我有一个由以下描述的数据集:
> dput(droplevels(head(sample,10)))
structure(list(Team = structure(c(1L, 1L, 1L, 1L, 1L, 1L, 1L,
1L, 1L, 1L), .Label = "Air-Force", class = "factor"), Year = c(2003L,
2004L, 2005L, 2006L, 2007L, 2008L, 2009L, 2011L, 2012L, 2013L
), Grouped_Position_3 = structure(c(1L, 1L, 1L, 1L, 1L, 1L, 1L,
1L, 1L, 1L), .Label = "Skill", class = "factor"), Avg_Rating = c(0.7667,
0, 0.7444, 0.7222, 0, 0.7556, 0.76224, 0.596322222222222, 0.706584615384615,
0.767509090909091), n = c(1L, 1L, 3L, 6L, 1L, 1L, 5L, 9L, 13L,
11L)), .Names = c("Team", "Year", "Grouped_Position_3", "Avg_Rating",
"n"), row.names = c(NA, 10L), class = "data.frame")
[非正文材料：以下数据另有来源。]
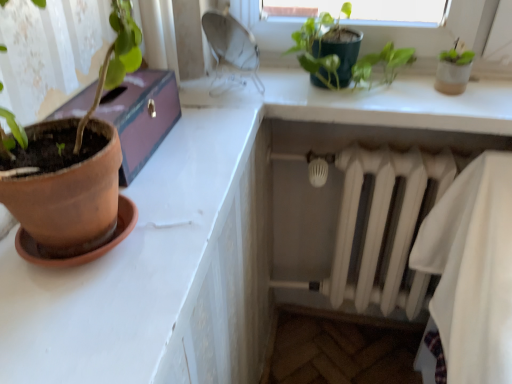 Find the location of `free location to the right of green matte plant at upper center`. free location to the right of green matte plant at upper center is located at coordinates (458, 95). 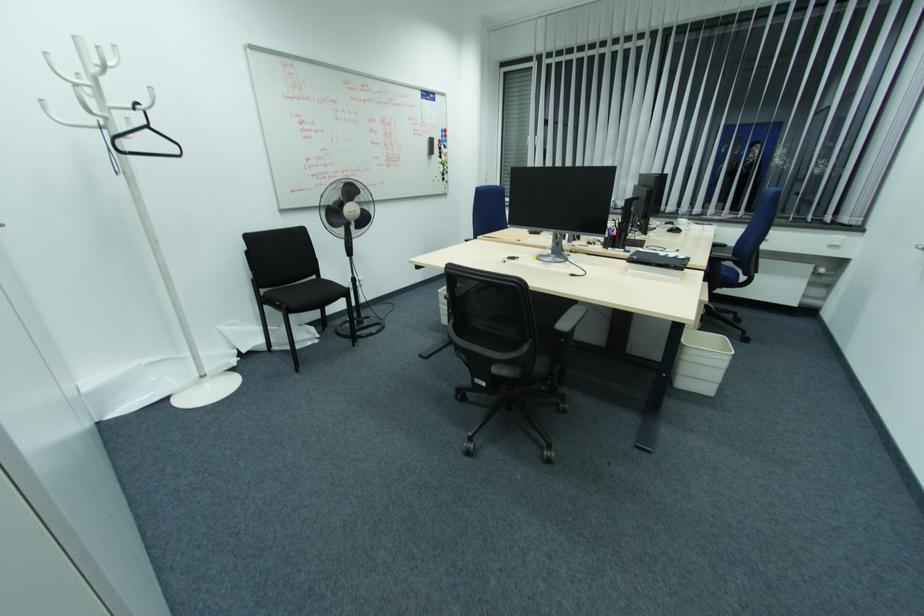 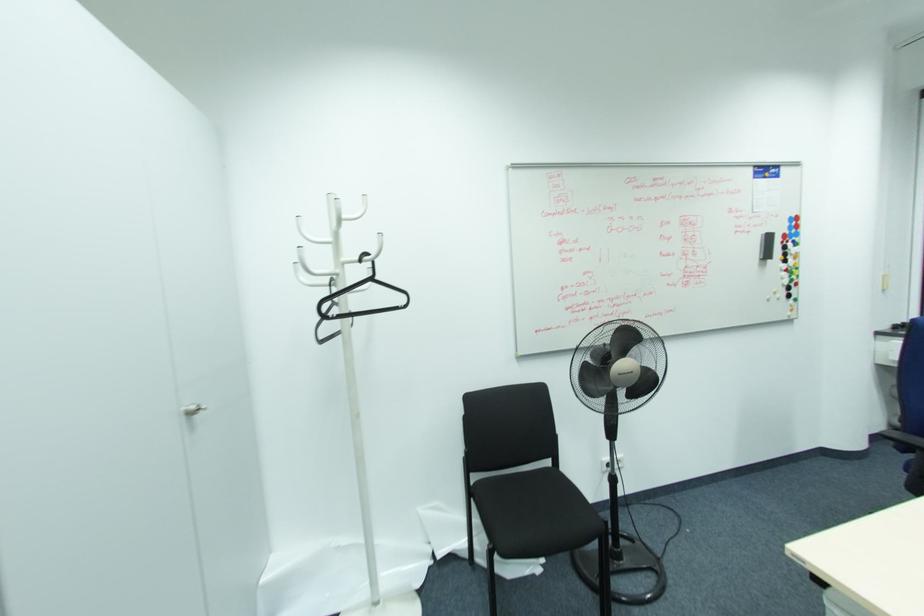 Find the pixel in the second image that matches pixel 149 128 in the first image.

(371, 280) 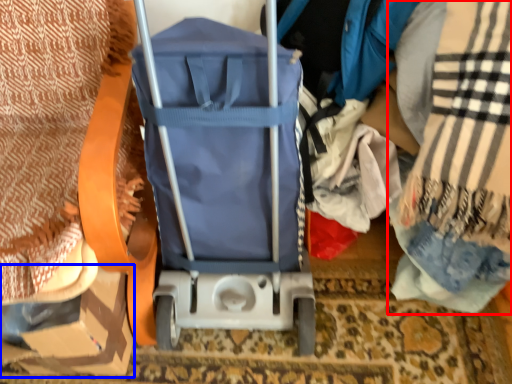 Question: Which object is closer to the camera taking this photo, blanket (highlighted by a red box) or cardboard box (highlighted by a blue box)?

Choices:
 (A) blanket
 (B) cardboard box

Answer: (A) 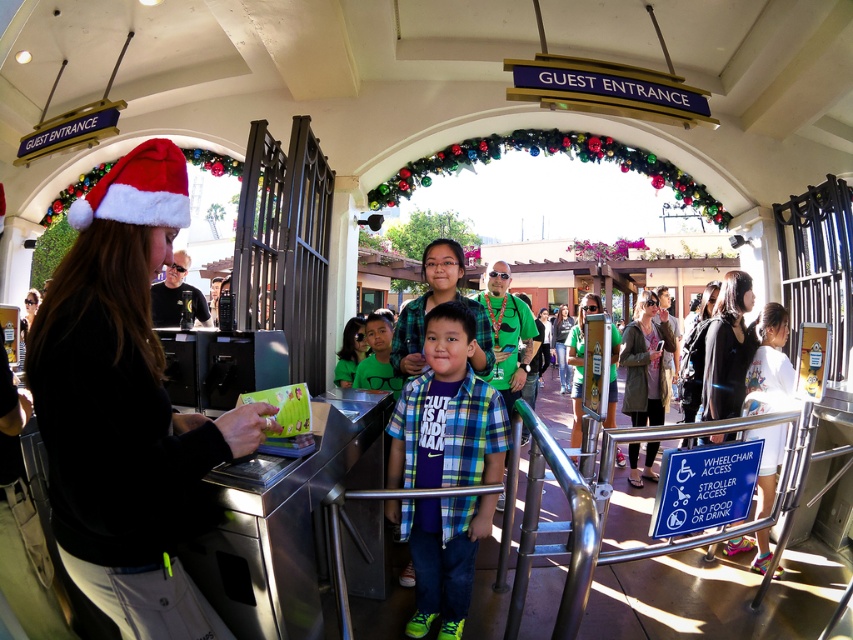 You are a guest at the theme park entrance and want to know if the Santa hat at center is above the Plaid shirt at center. Can you confirm this?

Yes, the Santa hat at center is positioned over the Plaid shirt at center, so it is indeed above it.

You are standing at the entrance of the theme park and want to take a photo of the two points mentioned. Which point, point (164,531) or point (469,314), will appear larger in your photo?

Point (164,531) will appear larger in the photo because it is closer to the camera than point (469,314).

You are a visitor at the theme park entrance and want to place your 12 inch tall backpack on the ground between the santa hat at center and the turnstile. Is there enough space for the backpack to fit between them?

The distance between the santa hat at center and the turnstile is 24.72 inches. Since the backpack is 12 inches tall, there is sufficient space to place it between them as the distance is greater than the backpack height. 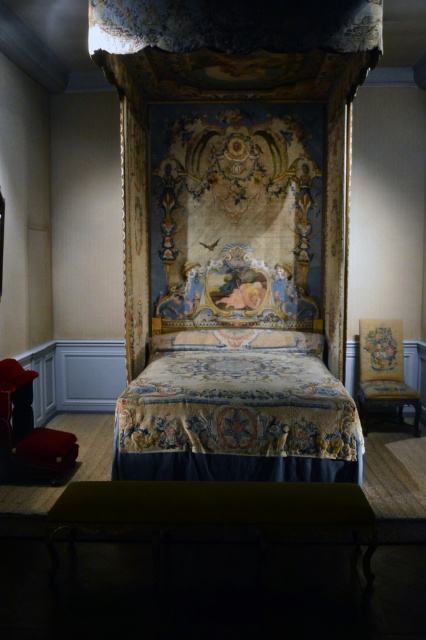 Can you confirm if gold fabric chair at right is thinner than silky cream pillow at center?

Correct, gold fabric chair at right's width is less than silky cream pillow at center's.

Which is below, gold fabric chair at right or silky cream pillow at center?

gold fabric chair at right

Between point (371, 324) and point (270, 349), which one is positioned behind?

The point (371, 324) is behind.

Where is `gold fabric chair at right`? The height and width of the screenshot is (640, 426). gold fabric chair at right is located at coordinates (383, 371).

Does embroidered fabric bed at center appear on the left side of gold fabric chair at right?

Yes, embroidered fabric bed at center is to the left of gold fabric chair at right.

Who is positioned more to the left, embroidered fabric bed at center or gold fabric chair at right?

Positioned to the left is embroidered fabric bed at center.

Is point (132, 403) positioned behind point (402, 340)?

No, it is in front of (402, 340).

The height and width of the screenshot is (640, 426). In order to click on embroidered fabric bed at center in this screenshot , I will do `click(236, 387)`.

Which is above, silky blue curtain at center or gold fabric chair at right?

silky blue curtain at center

Which is more to the right, silky blue curtain at center or gold fabric chair at right?

gold fabric chair at right

Is point (143, 193) farther from camera compared to point (363, 362)?

That is False.

At what (x,y) coordinates should I click in order to perform the action: click on silky blue curtain at center. Please return your answer as a coordinate pair (x, y). Image resolution: width=426 pixels, height=640 pixels. Looking at the image, I should click on (x=135, y=236).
在完整数据集中,有多个学校,分组位置和年份。我想要做的是弄清楚如何使用当前年份和过去四年为每个独特的学校,年份和职位组生成滚动平均值。例如2013年空军和技能位置我希望进行以下计算(请注意,数据中缺少2010年):
(。767 + 0.70 + 0.59 + 0 + 0.762)/ 5
0来自失踪的一年。我已经看过动物园图书馆和dplyr,但我还没有能够控制像这样的缺失值。我是不是要编写一个循环,或者r中是否有一些具有此功能的包?
答案 0 :(得分:3)
创建一个函数Avg
,其中给出行号ix
的向量,取最近5年所需的平均值,然后rollapplyr
为每组Team
和Grouped_Position_3
:
library(zoo)
Avg <- function(ix) with(sample[ix, ], sum(Avg_Rating[Year >= max(Year) - 4]) / 5)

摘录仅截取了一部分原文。